CHIP AND WAFER MAKING SERVICES

Our enterprise possesses modern equipment for optical lithography with wavelengths of up to 365 nm. Our technological capabilities in the field of lithography:

• Applying photoresist by spin- and spray coating
• Applying passivating materials by using the spin coating
• Projection lithography 365 nm (only wafers with a diameter of 150 mm)
• Contact lithography: broadband, 365 nm; various alignment methods: front side to front side (F2F), front to backside (F2B), infrared

We can perform processes of bonding semiconductor wafers with each other by using various methods on the equipment manufactured by EVG, as well as on specially designed machines. This service is available for both 100 mm and 150 mm wafers. Semiconductors of different natures, glass, and polymers are treated in different chambers if they are exposed to heating up to the temperature above 150°C. Before bonding, the wafers may be optically combined, which enables to create complex three-dimensional assemblies. Available technologies are given below:

• Hydrophilic fusion bonding: SiO₂/Si, SiO₂/SiO₂
• Plasma activated hydrophilic fusion bonding
• UHV hydrophobic bonding: Si/Si, Si/3-5 compounds, Al/Al
• Anodic bonding: Si/glass
• Glass frit bonding
• Metal bonding: Au-Si, Au-Sn, Pb-Sn eutectics
• Polymer bonding: photoresist, BCB

We have several machines at our disposal to carry out the PVD process, which will enable us to form thin films by using all physical deposition methods available.
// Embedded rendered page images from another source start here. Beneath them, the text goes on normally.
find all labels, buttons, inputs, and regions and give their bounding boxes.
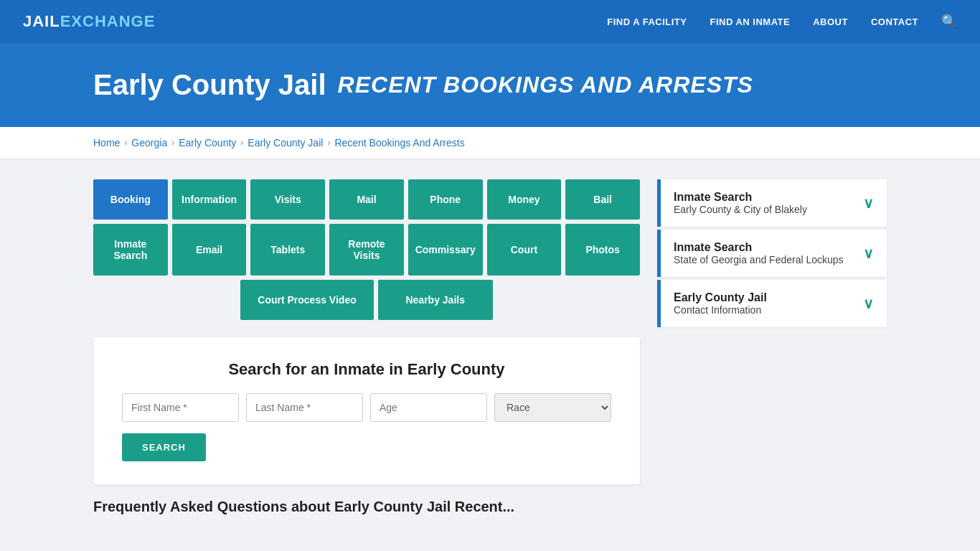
chevron-icon-2: ∨ [863, 245, 874, 262]
sidebar-card-title-top-2: Inmate Search [674, 241, 844, 254]
sidebar-card-title-bottom-3: Contact Information [674, 304, 767, 316]
sidebar-card-contact-info: Early County Jail Contact Information ∨ [657, 280, 887, 327]
sidebar-card-inmate-search-early: Inmate Search Early County & City of Bla… [657, 179, 887, 227]
search-panel: Search for an Inmate in Early County Rac… [93, 337, 640, 484]
sidebar-card-title-bottom-2: State of Georgia and Federal Lockups [674, 254, 844, 265]
main-content: Booking Information Visits Mail Phone Mo… [0, 159, 980, 538]
btn-phone[interactable]: Phone [408, 179, 483, 220]
faq-section: Frequently Asked Questions about Early C… [93, 499, 640, 515]
btn-money[interactable]: Money [487, 179, 562, 220]
sidebar-card-header-1[interactable]: Inmate Search Early County & City of Bla… [657, 179, 887, 227]
nav-button-row2: Inmate Search Email Tablets Remote Visit… [93, 224, 640, 276]
sidebar-card-header-3[interactable]: Early County Jail Contact Information ∨ [657, 280, 887, 327]
btn-remote-visits[interactable]: Remote Visits [329, 224, 404, 276]
btn-visits[interactable]: Visits [250, 179, 325, 220]
search-icon[interactable]: 🔍 [941, 14, 957, 29]
sidebar-card-inmate-search-georgia: Inmate Search State of Georgia and Feder… [657, 230, 887, 277]
logo-jail: JAIL [23, 12, 60, 31]
breadcrumb-current: Recent Bookings And Arrests [334, 137, 464, 149]
chevron-icon-1: ∨ [863, 194, 874, 212]
nav-find-facility[interactable]: FIND A FACILITY [607, 17, 687, 27]
breadcrumb-early-county-jail[interactable]: Early County Jail [248, 137, 323, 149]
sidebar-card-titles-3: Early County Jail Contact Information [674, 291, 767, 316]
sidebar-card-titles-2: Inmate Search State of Georgia and Feder… [674, 241, 844, 265]
sidebar-card-title-top-1: Inmate Search [674, 191, 807, 204]
navbar-links: FIND A FACILITY FIND AN INMATE ABOUT CON… [607, 14, 957, 29]
breadcrumb-sep-1: › [124, 138, 127, 148]
btn-court-process-video[interactable]: Court Process Video [240, 280, 373, 320]
chevron-icon-3: ∨ [863, 295, 874, 312]
age-input[interactable] [370, 393, 487, 422]
btn-photos[interactable]: Photos [565, 224, 640, 276]
hero-section: Early County Jail Recent Bookings and Ar… [0, 43, 980, 127]
nav-contact[interactable]: CONTACT [871, 17, 918, 27]
btn-bail[interactable]: Bail [565, 179, 640, 220]
race-select[interactable]: Race White Black Hispanic Asian Other [494, 393, 611, 422]
btn-mail[interactable]: Mail [329, 179, 404, 220]
nav-find-inmate[interactable]: FIND AN INMATE [710, 17, 790, 27]
logo-exchange: EXCHANGE [60, 12, 156, 31]
navbar: JAILEXCHANGE FIND A FACILITY FIND AN INM… [0, 0, 980, 43]
breadcrumb-home[interactable]: Home [93, 137, 120, 149]
breadcrumb-early-county[interactable]: Early County [179, 137, 236, 149]
search-title: Search for an Inmate in Early County [122, 360, 611, 379]
btn-tablets[interactable]: Tablets [250, 224, 325, 276]
sidebar-card-title-top-3: Early County Jail [674, 291, 767, 304]
search-fields: Race White Black Hispanic Asian Other [122, 393, 611, 422]
site-logo[interactable]: JAILEXCHANGE [23, 12, 155, 31]
faq-title: Frequently Asked Questions about Early C… [93, 499, 640, 515]
search-button[interactable]: SEARCH [122, 433, 206, 461]
sidebar-card-header-2[interactable]: Inmate Search State of Georgia and Feder… [657, 230, 887, 277]
hero-main-title: Early County Jail [93, 69, 326, 101]
hero-subtitle: Recent Bookings and Arrests [338, 72, 753, 98]
btn-commissary[interactable]: Commissary [408, 224, 483, 276]
btn-information[interactable]: Information [172, 179, 247, 220]
last-name-input[interactable] [246, 393, 363, 422]
right-sidebar: Inmate Search Early County & City of Bla… [657, 179, 887, 330]
btn-court[interactable]: Court [487, 224, 562, 276]
left-panel: Booking Information Visits Mail Phone Mo… [93, 179, 640, 518]
breadcrumb-sep-2: › [171, 138, 174, 148]
sidebar-card-title-bottom-1: Early County & City of Blakely [674, 204, 807, 215]
btn-nearby-jails[interactable]: Nearby Jails [378, 280, 493, 320]
nav-button-row1: Booking Information Visits Mail Phone Mo… [93, 179, 640, 220]
page-title: Early County Jail Recent Bookings and Ar… [93, 69, 957, 101]
btn-email[interactable]: Email [172, 224, 247, 276]
btn-inmate-search[interactable]: Inmate Search [93, 224, 168, 276]
nav-button-row3: Court Process Video Nearby Jails [93, 280, 640, 320]
breadcrumb-sep-4: › [327, 138, 330, 148]
breadcrumb-georgia[interactable]: Georgia [131, 137, 167, 149]
breadcrumb-sep-3: › [240, 138, 243, 148]
nav-about[interactable]: ABOUT [813, 17, 848, 27]
sidebar-card-titles-1: Inmate Search Early County & City of Bla… [674, 191, 807, 215]
breadcrumb: Home › Georgia › Early County › Early Co… [0, 127, 980, 159]
first-name-input[interactable] [122, 393, 239, 422]
btn-booking[interactable]: Booking [93, 179, 168, 220]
We continuously maintain the warehouse stock of high-purity metals for PVD, which enables us to form films from almost any metal used in microtechnologies:

• Magnetron sputtering: Ti, TiN, Al, Cu, Au
• Thermal vacuum evaporation: V, Cr
• Electron-beam evaporation: V, Cr, Ti, Cu, Al, W, Fe, Ni, Co, Zr, Mo, Au, Ag, Pt, Pd, Ru, Ir
• The above metals do not represent an exhaustive list of metals suitable for use. Please contact us to discuss the options to form thin films of metals or alloys needed by you.

We had successfully implemented the technology of atomic layer deposition of metals and dielectrics, which enables us to fill in cavities with the depth of up to 500 μm with the aspect ratio of 1:10. Therefore, we can form vacuum contacts to high-precision sensible MEMS elements, and create leads with minimum specific resistance for 3D integrated systems. We are currently ready to offer the following processes to our customers:

• ALD of dielectrics: Al₂O₃, Si₃N₄, SiO₂, HfO₂
• ALD of metals: Ir, Ru, Cu

We carry out oxidation of silicon with thicknesses from 50 nm to 4 μm. A wide range of pipes enables us to form the oxide of different thicknesses and carry out oxidation in different modes (wet, dry, with chlorine addition)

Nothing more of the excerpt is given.